[squid-users] Is it possible to configure a transparent caching proxy without iptables?

Karl-Philipp Richter richter at richtercloud.de
Tue Jan 6 19:39:15 UTC 2015


Hi together,
I'm having trouble figuring a way to configure a `squid` 3.4.10 instance
running in a Debian 7 chroot as a transparent caching proxy because I
only find configuration examples involving `iptables` which on the one
hand is very useful because it allows setups which work independently of
environment variables and program settings on the other hand requires
access to kernel module loading and unloading.
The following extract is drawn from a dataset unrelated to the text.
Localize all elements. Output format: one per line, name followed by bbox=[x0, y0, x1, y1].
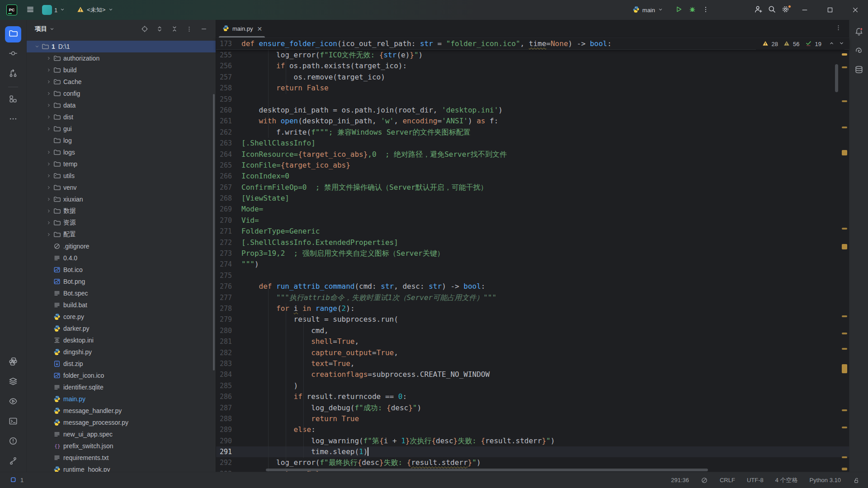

It might be the case that
the latter is considered an acceptable tradeoff for the advantages of
the former.

That leads me to the question whether it is at all possible to configure
a `squid` instance to store data of requests from within a local network
to the outside (of the local network) in order to avoid to fetch them
again and again from the outside (a caching proxy AFAIK, but I'm
clearifying in order to avoid confusion). Of course this would require
the setup of an environment variable, like `http_proxy` on Linux, or
even individual program settings with all the disadvantages of extended
maintenance necessity.

What would be the case it I had access to `iptables` on the client and
not on the machine where `squid` is running. After setting `http_port
3128 transparent` in `squid.conf` I'm getting access denial errors due
to forwarding loops

    2015/01/06 20:35:34 kid1| WARNING: Forwarding loop detected for:
    GET / HTTP/1.1
    Accept-Encoding: identity
    Host: google.com
    User-Agent: Python-urllib/3.4
    Via: 1.1 diskstation (squid/3.4.10)
    X-Forwarded-For: 192.168.178.22
    Cache-Control: max-age=259200
    Connection: keep-alive

but that's just an example to avoid questions like "What have you tried
so far". I'm more looking for an abstract, general answer.